— What to work on —
Nothing but the pictures may be dropped; the rest of the listing is to be written out exactly.

— Data provided —
______________________________
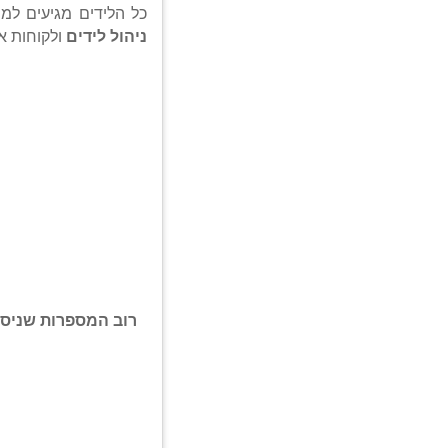
כל הלידים מגיעים למספרה און ל
ניהול לידים
ולקוחות א
רוב המספרות שניסו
______________________________
— Finished task —
כל הלידים מגיעים למספרה און ל
ניהול לידים
ולקוחות א
רוב המספרות שניסו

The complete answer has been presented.